> [INSTRUCTIONS TO FOLLOW] When you write out the records, keep every word exact and drop the pictures.

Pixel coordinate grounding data

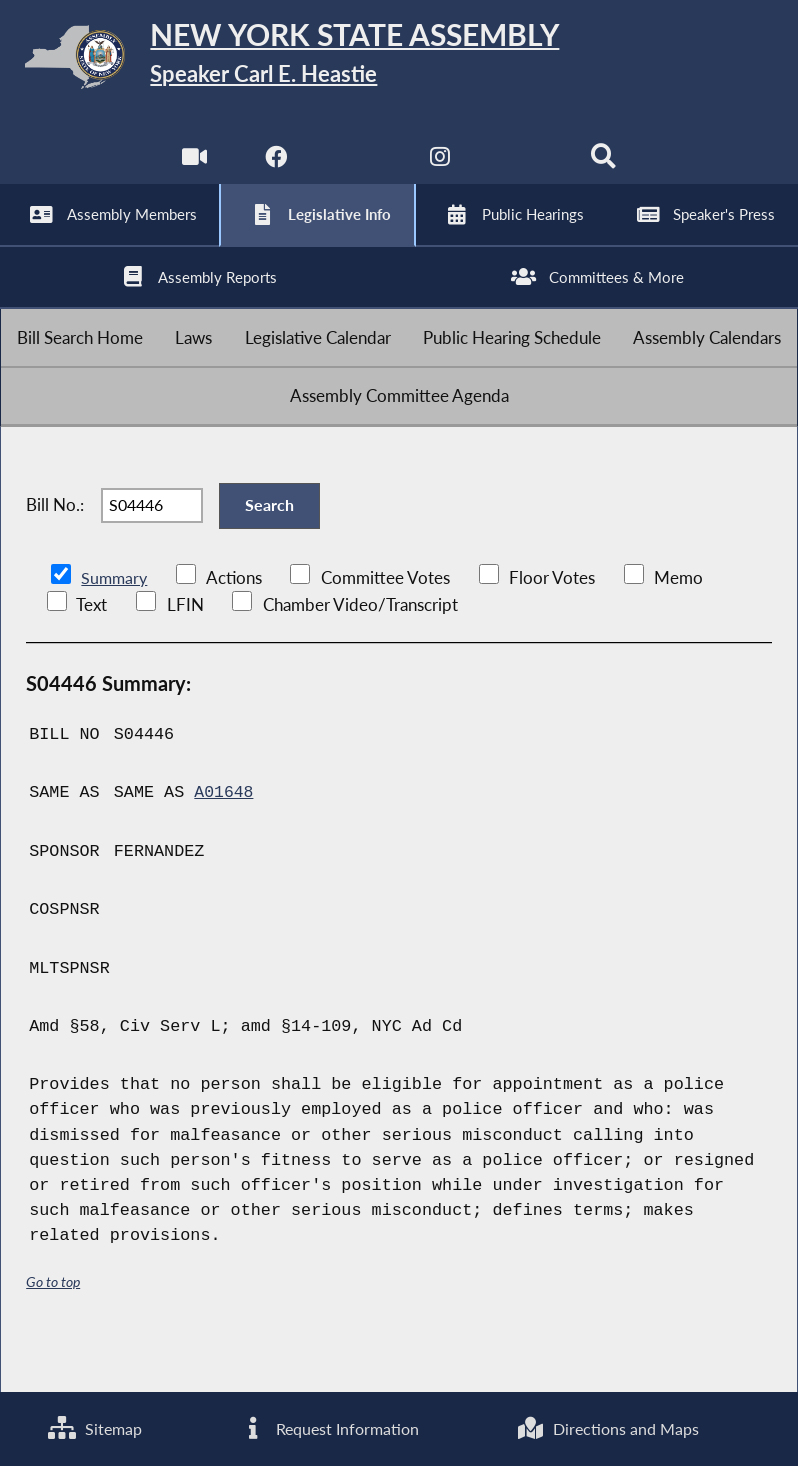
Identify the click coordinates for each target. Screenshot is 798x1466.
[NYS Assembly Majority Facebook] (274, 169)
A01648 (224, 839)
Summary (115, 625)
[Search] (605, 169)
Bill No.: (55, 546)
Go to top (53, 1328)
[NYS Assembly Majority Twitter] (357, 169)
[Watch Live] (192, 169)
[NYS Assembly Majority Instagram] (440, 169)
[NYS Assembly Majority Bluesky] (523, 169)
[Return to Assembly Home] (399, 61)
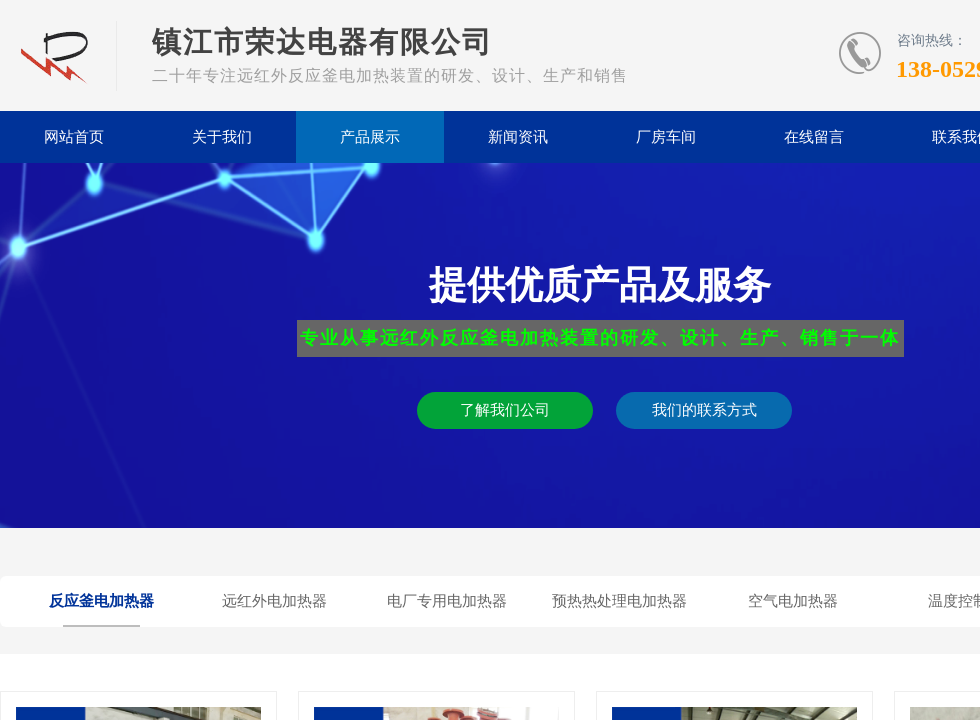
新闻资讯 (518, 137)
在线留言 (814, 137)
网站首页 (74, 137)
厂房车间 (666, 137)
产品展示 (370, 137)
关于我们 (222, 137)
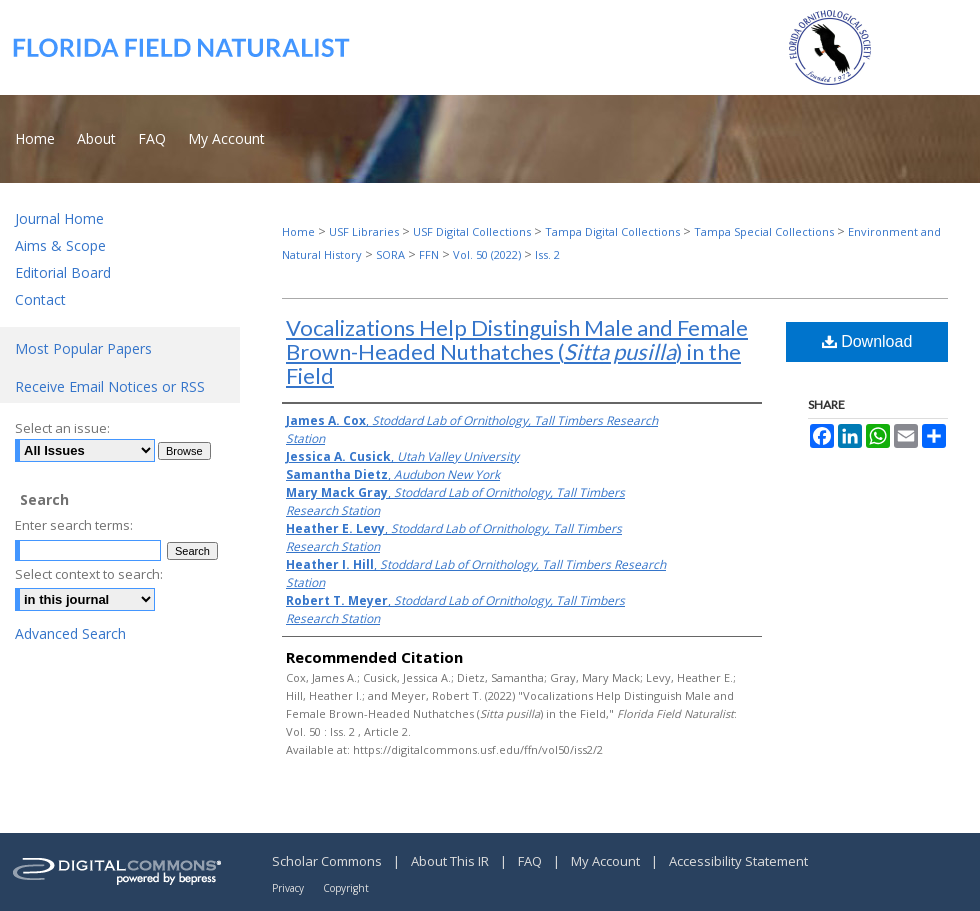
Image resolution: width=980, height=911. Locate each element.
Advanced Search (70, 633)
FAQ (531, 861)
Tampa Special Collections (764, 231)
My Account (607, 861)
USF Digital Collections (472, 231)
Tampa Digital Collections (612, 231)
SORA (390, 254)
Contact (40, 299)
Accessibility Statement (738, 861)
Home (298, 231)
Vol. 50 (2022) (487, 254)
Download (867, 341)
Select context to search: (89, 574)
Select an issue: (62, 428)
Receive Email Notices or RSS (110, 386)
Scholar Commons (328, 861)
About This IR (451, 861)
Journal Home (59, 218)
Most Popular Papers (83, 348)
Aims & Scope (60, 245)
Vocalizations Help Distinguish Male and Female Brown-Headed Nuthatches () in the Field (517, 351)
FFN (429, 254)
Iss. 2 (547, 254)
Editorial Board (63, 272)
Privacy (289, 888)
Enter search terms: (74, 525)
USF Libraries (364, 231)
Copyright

> [WORKED SOLUTION]
Identify the click coordinates for each target. Screenshot is 798x1466.
[NYS Assembly Majority Facebook] (274, 169)
A01648 (224, 839)
Summary (115, 625)
[Search] (605, 169)
Bill No.: (55, 546)
Go to top (53, 1328)
[NYS Assembly Majority Twitter] (357, 169)
[Watch Live] (192, 169)
[NYS Assembly Majority Instagram] (440, 169)
[NYS Assembly Majority Bluesky] (523, 169)
[Return to Assembly Home] (399, 61)
新闻资讯 (518, 137)
在线留言 (814, 137)
网站首页 (74, 137)
厂房车间 (666, 137)
产品展示 (370, 137)
关于我们 (222, 137)
Image resolution: width=980, height=911. Locate each element.
Advanced Search (70, 633)
FAQ (531, 861)
Tampa Special Collections (764, 231)
My Account (607, 861)
USF Digital Collections (472, 231)
Tampa Digital Collections (612, 231)
SORA (390, 254)
Contact (40, 299)
Accessibility Statement (738, 861)
Home (298, 231)
Vol. 50 (2022) (487, 254)
Download (867, 341)
Select context to search: (89, 574)
Select an issue: (62, 428)
Receive Email Notices or RSS (110, 386)
Scholar Commons (328, 861)
About This IR (451, 861)
Journal Home (59, 218)
Most Popular Papers (83, 348)
Aims & Scope (60, 245)
Vocalizations Help Distinguish Male and Female Brown-Headed Nuthatches () in the Field (517, 351)
FFN (429, 254)
Iss. 2 (547, 254)
Editorial Board (63, 272)
Privacy (289, 888)
Enter search terms: (74, 525)
USF Libraries (364, 231)
Copyright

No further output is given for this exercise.